Per dare avvio a nuovi percorsi, infatti, è necessario che tutto sia pronto almeno nell’autunno precedente: solo in questo modo è possibile consentire agli organi collegiali della scuola di progettare in nuovi percorsi e informare adeguatamente gli studenti e le famiglie in modo da permettere loro di fare scelte consapevoli.
Nei mesi scorsi, addirittura, si parlava di avviare il tutto già da settembre 2023, poi si è capito che, nella migliore delle ipotesi, si sarebbe potuto avviare la riforma per il 2024/25 e questa è stata l’intenzione del Governo ancora fino a poche settimane fa tanto che lo schema di regolamento aveva già acquisito già il via libera del MEF.
Ma adesso ci si è accorti che riuscire ad approvare il provvedimento in tempi utili risulta ormai impossibile.
Nel ddl, tra l’altro, il ministro Valditara ha voluto far inserire anche alcune disposizioni in materia di valutazione degli alunni e di sanzioni disciplinari.
Questa parte era stata annunciata a giugno e il Ministro aveva spiegato che si trattava di una urgenza assoluta necessaria anche per contrastare atti di bullismo e violenza nei confronti dei docenti.
Pareva che le nuove norme sarebbero dovute entrare in vigore nel settembre scorso, ma poi, forse, non si è riusciti a trovare lo strumento normativo adatto.
Nell’incontro avuto con le organizzazioni sindacali giovedì 16 il Ministero ha annunciato che di riforma della filiera tecnico-professionale si parlerà per il 2025/26.
I sindacati, ovviamente, hanno espresso soddisfazione per la notizia e qualcuno si sta anche intestando una piccola “vittoria” dal momento che il Ministero avrebbe detto che il rinvio servirebbe proprio ad approfondire le diverse questioni poste dai sindacati stessi.
La verità, però, è assai più banale: il Ministero aveva sbagliato i calcoli fin dall’inizio perché non aveva considerato che una riforma ordinamentale, per poter entrare in vigore a settembre, deve essere pronta un anno prima.
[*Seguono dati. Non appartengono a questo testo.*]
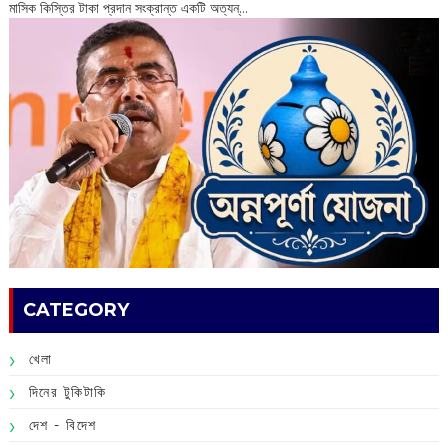
মাসিক কিস্তির টাকা প্রদান সংক্রান্ত একটি অত্যন্...
CATEGORY
খেলা
দিনের টুকিটাকি
দেশ - বিদেশ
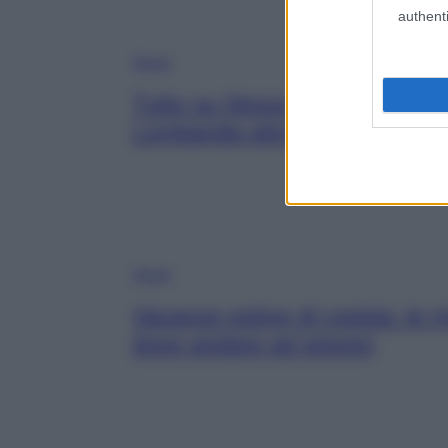
authenti
Viaggi
Tutto su Nesso, un delizioso b
Lombardia attraversato da un
Viaggi
Vacanze estive di coppia: le m
dove andare ad agosto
L’impianto complessivo prevede nel primo biennio una decurtazione complessiva di 99 ore sulle materie di istruzione generale dal cui computo, da un lato, vengono sottratte le scienze integrate (pari nel biennio a 132 ore) e dall’altro si interviene sull’ambito storico che diventa ambito storico-geografico con un totale, nel biennio, di 165 ore (restano 132 ore di storia cui si aggiungono 33 ore di geografia ma solo per uno degli anni del biennio).
Complessivamente, quindi, nel biennio le ore di indirizzo generale passano pertanto da 1320 a 1221, mentre al V anno è prevista, una decurtazione di 99 ore nell’area di istruzione generale, in questo caso, a scapito delle materie dell’ambito linguistico.
Ad aggravare il quadro interviene anche il previsto innalzamento della quota di autonomia dei curricoli dal 20% al 25 % dell’orario complessivo del primo biennio, del secondo biennio e del quinto anno distintamente calcolati per area di istruzione generale nazionale e area di indirizzo flessibile.
Evidenti le conseguenze sulla formazione delle cattedre e sulla stabilità degli organici.